Recent on-chain data from Glassnode indicated that Bitcoin (BTC), Ethereum (ETH), and Solana (SOL) have reached record levels of supply being held at a loss. While these figures might seem alarming, a deeper analysis reveals that the actual selling pressure is likely much lower than the raw percentages imply.

The discrepancy comes from a failure to account for locked supply, institutional holdings, and assets held in staking. For Ethereum and Solana, in particular, a substantial portion of the supply held at a loss isn’t liquid. Over 40% of ETH and more than 75% of SOL in this category are locked in staking contracts, Exchange-Traded Funds (ETFs), or strategic reserves, making them unavailable for immediate sale.

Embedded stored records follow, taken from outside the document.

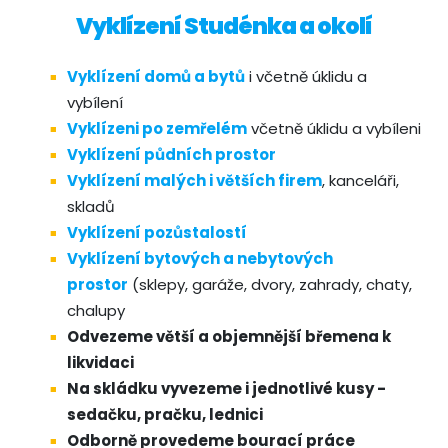
Vyklízení Studénka a okolí
Vyklízení domů a bytů
i včetně úklidu a
vybílení
Vyklízeni po zemřelém
včetně úklidu a vybíleni
Vyklízení půdních prostor
Vyklízení malých i větších firem
, kanceláři,
skladů
Vyklízení pozůstalostí
Vyklízení bytových a nebytových
prostor
(sklepy, garáže, dvory, zahrady, chaty,
chalupy
Odvezeme větší a objemnější břemena k
likvidaci
Na skládku vyvezeme i jednotlivé kusy -
sedačku, pračku, lednici
Odborně provedeme bourací práce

Bitcoin’s situation shows a similar pattern. Although 35% of its supply is technically held at a loss—a level not seen since its price was around $27,000—this number is inflated. When factoring in institutional holdings and the significant amount of permanently lost BTC, the true liquid portion of the supply under pressure shrinks considerably.

A Metric of Price Velocity, Not Panic

The supply-at-loss metric is also highly sensitive to rapid price movements rather than being a pure indicator of investor capitulation. For instance, when Solana’s price fell to $121, its supply held at a loss approached 80%. This is the same level it reached when the price was near $20, which demonstrates how quickly the metric can change based on price velocity alone.

For both ETH and SOL, the large volume of staked coins means that the supply-at-loss metric tends to drop sharply during market uptrends. This makes sudden spikes in the metric more reflective of short-term price action than a fundamental shift in holder sentiment.

Ultimately, the raw loss percentages for all three assets overstate the potential for a market sell-off. Once illiquid factors like locked supply and lost coins are considered, the true at-risk supply is far more contained than headline figures suggest.